Reggie Watts has no idea what he’ll say when he takes the stage at Helium Comedy Club this weekend. In fact, he won’t until the moment he actually grabs his mics—one plugged into the speaker, the other plugged into a looping machine. That’s just how the comedian and musician rolls. Nothing is scripted, and that chaos makes Watts one of the best performers touring today.
To say this year has been kind to Watts—a skilled musician who fronted Seattle soul-funk outfit Maktub for years and now resides in Brooklyn—is an understatement. He spent a good chunk of 2010 on Conan O’Brien’s “Legally Prohibited From Being Funny on Television” tour, went ’fro-to-’fro with ?uestlove on Late Night With Jimmy Fallon and recorded a Comedy Central album, Why Shit So Crazy?, all while touring incessantly.
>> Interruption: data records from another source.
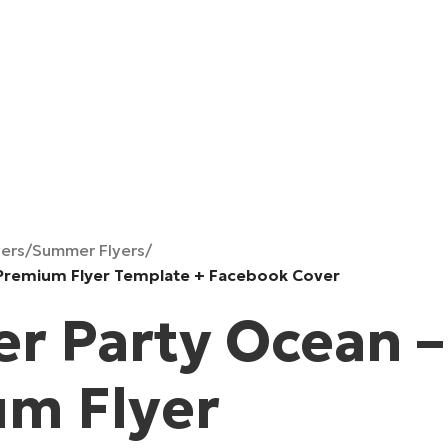
yers
/
Summer Flyers
/
Premium Flyer Template + Facebook Cover
 Party Ocean –
m Flyer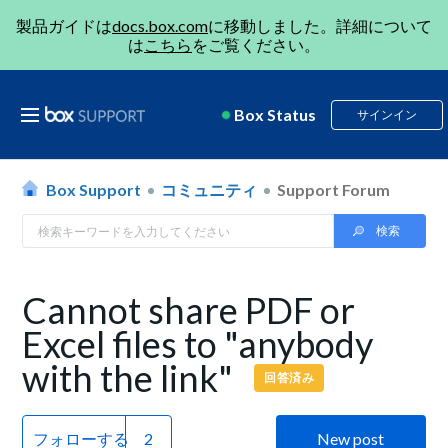
製品ガイドは
docs.box.com
に移動しました。詳細について
は
こちら
をご覧ください。
Box Status
サインイン
Box Support
コミュニティ
Support Forum
Cannot share PDF or
Excel files to "anybody
with the link"
回答済み
フォローする
New post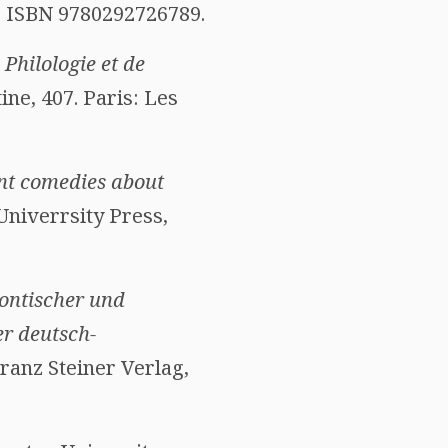
0. ISBN 9780292726789.
Philologie et de
tine, 407. Paris: Les
ent comedies about
Univerrsity Press,
ontischer und
er deutsch-
 Franz Steiner Verlag,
A veteran of PICA’s Time-Based Art Festival, Watts’ return to PDX finds him at the top of his game. We are pretty sure there will be some improvised a cappella hip-hop and a hearty dose of observational humor. Beyond that, though, Watts’ set will consist of whatever happens to be percolating underneath that magnificent mane when he finally grabs the mic.
Watts spoke about the gig—and the end of life as we know it—by phone with WW in advance of this weekend’s show.
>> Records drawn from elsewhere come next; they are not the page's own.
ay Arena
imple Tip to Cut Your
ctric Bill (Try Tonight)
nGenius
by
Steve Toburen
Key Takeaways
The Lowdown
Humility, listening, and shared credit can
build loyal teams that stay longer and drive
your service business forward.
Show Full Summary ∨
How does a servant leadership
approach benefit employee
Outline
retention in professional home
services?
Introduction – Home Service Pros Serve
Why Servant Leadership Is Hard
WW: Is your head just constantly going?
Reggie Watts: I’m always thinking about stupid shit. It’s like a top or a gyroscope. It’s like it’s going and going and going, and when you release it kind of chaotically comes into being.... I usually just walk onstage and either start talking right away, or start doing something stupid like messing with stuff, or I’ll start with music. It really just depends on what hits me as I’m approaching the stage.
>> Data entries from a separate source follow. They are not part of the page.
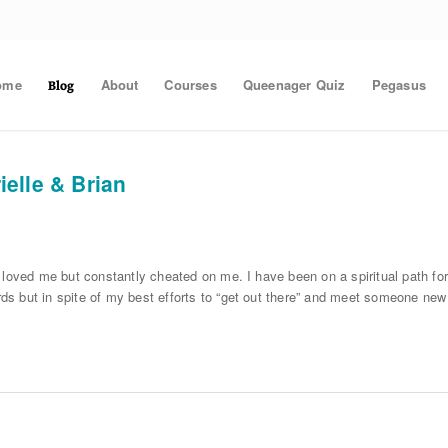
ome
About
Courses
Queenager Quiz
Pegasus
Blog
elle & Brian
 loved me but constantly cheated on me. I have been on a spiritual path for
s but in spite of my best efforts to “get out there” and meet someone new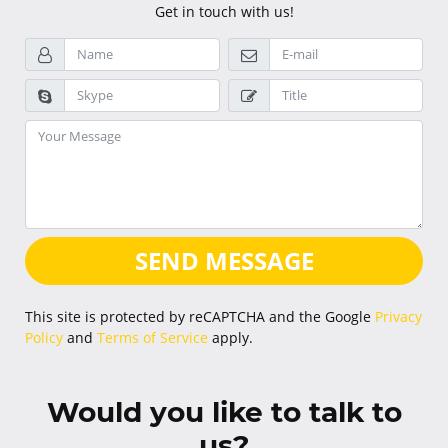
Get in touch with us!
SEND MESSAGE
This site is protected by reCAPTCHA and the Google
Privacy
Policy
and
Terms of Service
apply.
Would you like to talk to
us?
Are you able to let loose at a smaller show?
I like to take in the situation in real time. It’s always the same, whether it’s 10 people who show up, or a television audience, or a comedy club with 250 people in it. I shift gears to match the resonance of the room as much as I can.
A few TBA fests ago, you were talking a lot about the 2012 apocalypse. What are your thoughts now?
We got a little over a year left. I don’t know. It’s fun to talk about certain destruction. It’s a fun concept to just tell people there’s no way to avoid absolute catastrophe, and no matter what you do it’s just inevitable. But who knows. It’s one of those Y2K situations. It is an astronomical phenomenon. There will be a pretty awesome alignment of planets, so that’s definitely true. I look forward to it—but I definitely won’t be in a big city when it happens.
GO: Reggie Watts plays Helium Comedy Club, 1510 SE 9th Ave., 888-643-8669. 7:30 and 10 pm Friday-Saturday, Aug. 19-20. $22-$27.